The use of predictive analytics in marketing can bring benefits companywide. But building a good predictive analytics model is not trivial. Here are six challenges.

The availability of low-cost business analytics tools has motivated many organizations to roll out customer profiling and predictive analytics applications in the hopes of revitalizing their marketing and sales initiatives. However, while there is no doubt that the right predictive analytics models can add significant value to customer outreach efforts when properly designed and deployed, there are some situations in which they might not meet user expectations.

First, let's consider the typical analytics framework, which includes customer profiles and collections of historical transactions. Organizations collect customer data from among their different internal systems and consolidate that historical data into a unified customer database. Those customer records may be augmented with demographic and psychographic data from multiple sources -- such as third-party data providers or online resources -- to create customer profiles.

The second part of the analytics framework requires accumulating different sets of customer transactions. These will include, but are not limited to, records from marketing, sales, finance, credit, fulfillment and distribution, customer support and legal.

The goal is to collect all the interactions with customers so they can be subject to data analysis that looks for sentinel patterns that precede desired outcomes. A good example is identifying sequences of actions that a customer performs that result in a product sale.

Advanced analytics technology has become sophisticated enough to analyze transactions from the different business functions to find complex combinations of event sequences that are presumed to predict desired outcomes.

However, it's useful to maintain some healthy skepticism about the precision and accuracy of predictive analytics models, as there may be situations in which they inaccurately predict situations or attempt to influence behaviors that aren't characteristic of the individuals involved. The result is reliance on models that may have limited predictive power, or even pose ethical challenges for businesses.

Six predictive analytics challenges

Here are six challenges of using predictive analytics models to consider.

1. Incompleteness

The accuracy of predictive analytics models is limited by the completeness and accuracy of the data being used. Because the analytical algorithms attempt to build models based on the available data, deficiencies in the data may lead to deficiencies in the model.

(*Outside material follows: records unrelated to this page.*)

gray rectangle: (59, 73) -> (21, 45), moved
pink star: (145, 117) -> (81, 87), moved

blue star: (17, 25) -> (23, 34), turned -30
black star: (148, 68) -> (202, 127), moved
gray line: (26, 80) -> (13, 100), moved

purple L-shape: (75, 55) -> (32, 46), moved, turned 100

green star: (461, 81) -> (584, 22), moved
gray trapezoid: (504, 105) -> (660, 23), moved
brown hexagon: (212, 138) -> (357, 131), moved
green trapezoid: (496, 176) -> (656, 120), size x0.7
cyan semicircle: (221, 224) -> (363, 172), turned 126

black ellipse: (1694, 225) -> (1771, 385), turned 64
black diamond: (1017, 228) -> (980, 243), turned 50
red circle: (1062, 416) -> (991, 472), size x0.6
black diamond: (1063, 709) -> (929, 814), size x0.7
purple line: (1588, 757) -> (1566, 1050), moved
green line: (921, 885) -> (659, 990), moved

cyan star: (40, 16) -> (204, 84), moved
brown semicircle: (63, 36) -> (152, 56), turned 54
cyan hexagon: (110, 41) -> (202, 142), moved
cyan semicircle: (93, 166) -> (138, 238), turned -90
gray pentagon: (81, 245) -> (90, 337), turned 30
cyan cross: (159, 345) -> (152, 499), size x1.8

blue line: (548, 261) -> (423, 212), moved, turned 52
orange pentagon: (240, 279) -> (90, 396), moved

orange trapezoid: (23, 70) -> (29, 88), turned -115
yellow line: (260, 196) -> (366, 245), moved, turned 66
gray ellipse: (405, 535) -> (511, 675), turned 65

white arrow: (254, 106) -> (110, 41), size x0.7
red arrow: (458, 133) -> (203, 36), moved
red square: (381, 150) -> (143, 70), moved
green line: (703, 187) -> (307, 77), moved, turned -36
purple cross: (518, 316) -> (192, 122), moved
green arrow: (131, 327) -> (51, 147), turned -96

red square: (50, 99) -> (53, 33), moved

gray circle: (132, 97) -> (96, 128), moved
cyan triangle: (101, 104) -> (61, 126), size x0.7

Correspondingly, the developed model might not encompass enough information to be able to recognize enough sentinel predictive patterns to be of any value. For example, a customer retention model might be built using customer service event histories and transactions, but the most accurate prediction models might require sales and returns transactions to provide patterns that yield value.

2. Data myopia

Customer profiles are engineered using guidelines based on people's expectations, which come with certain biases. Limitations in the range of different demographic variables in the model may force customers to be classified in ways that are too limited. As an example, individuals might be classified using salary averages calculated within the boundaries of defined census tracts. However, certain urban areas may have census tract regions in which there are multiple discrete micro-communities with significantly different salary demographics. In this case, refining the size of the area of focus for average salary will improve the precision of the customer classification model.

3. Narrow-ization

This refers to what happens when the reliance on predictive analytics models to shape the business processes that influence customer behavior creates artificial boundaries that narrow the range of a customer's anticipated behaviors. In this case, there may be business opportunities -- such as product bundling or up-selling -- that are not even considered because the analytics-driven business process does not expect those opportunities to arise.

4. Spookiness

For a long time, automated systems have been capable of simple ad tracking in which sites drop cookies that provide information that can be accessed by partners within an ad network. Systems are becoming increasingly capable of scanning customer actions within a hierarchical semantic context to provide increased information about customer interests. A person's search terms coupled with product page visits may provide enough information to make inferences about what the customer is really looking for. However, as these bits of information are being employed to present advertisements and product placements, customers are becoming unnerved by automated systems attempting to anticipate their intent and influence their activities.

Some of the aforementioned technical challenges related to building the right predictive model for the best results can be resolved by addressing the following people challenges:

5. Skills

Predictive analytics is a team sport, and the number of players required for success is expanding. Rapidly changing market conditions and customer expectations means that having people with domain knowledge on the team is more critical than ever. Meanwhile, fast-evolving tools that incorporate machine learning and other artificial intelligence technologies have expanded the repertoire of technical skills and expertise required to build predictive models. In addition to the statisticians that work on model accuracy, successful predictive analytics projects increasingly involve data scientists and data engineers schooled in model selection and evaluation. In time, advanced analytics will become more democratized, experts predict, as analytics tools become embedded in applications and "one-click" functions akin to the self-service BI offerings that made business intelligence more accessible mature.

6. Adoption

Even as analytics platforms become more business user friendly, the perennial challenge of getting people to adopt these tools remains. According to Forrester Research analyst and longtime analytics expert Boris Evelson, "not more than 20% of all decision-makers who could be using -- and should be using -- these tools are using them today." Distrust of the metrics used to build the model, and an abiding attachment to Excel are just two reasons for low adoption rates. "It's a process." He is hopeful that the emerging user-friendly tools for advanced analytics, which include virtual and augmented reality and AI technologies such as natural language generation, will break that barrier.

Last thoughts

On the technical side, organizations must strike a balance between three different facets of exploiting predictive analytics models: accumulating the right data to build accurate models, ensuring that the models are complete and accurate, and using the models at the right time and place.

It is important to review how business analytics applications are configured, utilized and put into production to determine the best way to overcome the challenges that may impede optimal use.

Editor's note: This article was updated in December 2021 with the addition of two people-related challenges.